━━ Provided data ━━

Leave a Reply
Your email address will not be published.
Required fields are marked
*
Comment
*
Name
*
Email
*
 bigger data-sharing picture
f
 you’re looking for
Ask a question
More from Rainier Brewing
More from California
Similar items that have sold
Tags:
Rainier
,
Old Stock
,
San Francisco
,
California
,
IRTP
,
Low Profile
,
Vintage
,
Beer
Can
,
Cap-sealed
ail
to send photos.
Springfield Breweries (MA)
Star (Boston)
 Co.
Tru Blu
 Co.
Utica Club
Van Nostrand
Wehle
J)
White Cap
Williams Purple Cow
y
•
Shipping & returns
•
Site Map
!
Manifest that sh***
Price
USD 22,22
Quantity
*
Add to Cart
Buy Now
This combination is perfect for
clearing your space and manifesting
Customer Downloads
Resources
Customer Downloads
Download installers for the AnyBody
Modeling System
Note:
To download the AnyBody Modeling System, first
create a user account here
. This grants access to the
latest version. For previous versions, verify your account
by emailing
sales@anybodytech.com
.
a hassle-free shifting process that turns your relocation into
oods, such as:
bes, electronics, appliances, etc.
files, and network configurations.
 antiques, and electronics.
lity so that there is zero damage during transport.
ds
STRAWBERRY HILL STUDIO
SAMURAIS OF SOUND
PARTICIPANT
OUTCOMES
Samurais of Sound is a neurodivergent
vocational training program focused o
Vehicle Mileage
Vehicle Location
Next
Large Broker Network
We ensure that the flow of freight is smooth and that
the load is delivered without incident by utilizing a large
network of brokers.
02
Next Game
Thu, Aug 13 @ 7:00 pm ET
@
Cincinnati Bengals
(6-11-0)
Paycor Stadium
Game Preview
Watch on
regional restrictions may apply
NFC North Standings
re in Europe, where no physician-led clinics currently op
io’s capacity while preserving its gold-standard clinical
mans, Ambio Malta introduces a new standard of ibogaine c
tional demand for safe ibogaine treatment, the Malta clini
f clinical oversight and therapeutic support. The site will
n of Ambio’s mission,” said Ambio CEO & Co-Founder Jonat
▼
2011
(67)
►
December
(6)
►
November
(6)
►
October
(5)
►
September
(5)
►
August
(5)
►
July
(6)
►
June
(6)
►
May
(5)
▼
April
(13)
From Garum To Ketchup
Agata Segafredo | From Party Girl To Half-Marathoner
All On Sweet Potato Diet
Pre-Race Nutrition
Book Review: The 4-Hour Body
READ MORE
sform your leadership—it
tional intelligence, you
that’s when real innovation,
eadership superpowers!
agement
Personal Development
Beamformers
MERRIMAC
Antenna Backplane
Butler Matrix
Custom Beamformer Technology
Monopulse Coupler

━━━

▶ [Work instruction]: Render every record verbatim. Nothing should be left out.

▶ [Solution to this exercise]:
Leave a Reply
Your email address will not be published.
Required fields are marked
*
Comment
*
Name
*
Email
*
 bigger data-sharing picture
f
 you’re looking for
Ask a question
More from Rainier Brewing
More from California
Similar items that have sold
Tags:
Rainier
,
Old Stock
,
San Francisco
,
California
,
IRTP
,
Low Profile
,
Vintage
,
Beer
Can
,
Cap-sealed
ail
to send photos.
Springfield Breweries (MA)
Star (Boston)
 Co.
Tru Blu
 Co.
Utica Club
Van Nostrand
Wehle
J)
White Cap
Williams Purple Cow
y
•
Shipping & returns
•
Site Map
!
Manifest that sh***
Price
USD 22,22
Quantity
*
Add to Cart
Buy Now
This combination is perfect for
clearing your space and manifesting
Customer Downloads
Resources
Customer Downloads
Download installers for the AnyBody
Modeling System
Note:
To download the AnyBody Modeling System, first
create a user account here
. This grants access to the
latest version. For previous versions, verify your account
by emailing
sales@anybodytech.com
.
a hassle-free shifting process that turns your relocation into
oods, such as:
bes, electronics, appliances, etc.
files, and network configurations.
 antiques, and electronics.
lity so that there is zero damage during transport.
ds
STRAWBERRY HILL STUDIO
SAMURAIS OF SOUND
PARTICIPANT
OUTCOMES
Samurais of Sound is a neurodivergent
vocational training program focused o
Vehicle Mileage
Vehicle Location
Next
Large Broker Network
We ensure that the flow of freight is smooth and that
the load is delivered without incident by utilizing a large
network of brokers.
02
Next Game
Thu, Aug 13 @ 7:00 pm ET
@
Cincinnati Bengals
(6-11-0)
Paycor Stadium
Game Preview
Watch on
regional restrictions may apply
NFC North Standings
re in Europe, where no physician-led clinics currently op
io’s capacity while preserving its gold-standard clinical
mans, Ambio Malta introduces a new standard of ibogaine c
tional demand for safe ibogaine treatment, the Malta clini
f clinical oversight and therapeutic support. The site will
n of Ambio’s mission,” said Ambio CEO & Co-Founder Jonat
▼
2011
(67)
►
December
(6)
►
November
(6)
►
October
(5)
►
September
(5)
►
August
(5)
►
July
(6)
►
June
(6)
►
May
(5)
▼
April
(13)
From Garum To Ketchup
Agata Segafredo | From Party Girl To Half-Marathoner
All On Sweet Potato Diet
Pre-Race Nutrition
Book Review: The 4-Hour Body
READ MORE
sform your leadership—it
tional intelligence, you
that’s when real innovation,
eadership superpowers!
agement
Personal Development
Beamformers
MERRIMAC
Antenna Backplane
Butler Matrix
Custom Beamformer Technology
Monopulse Coupler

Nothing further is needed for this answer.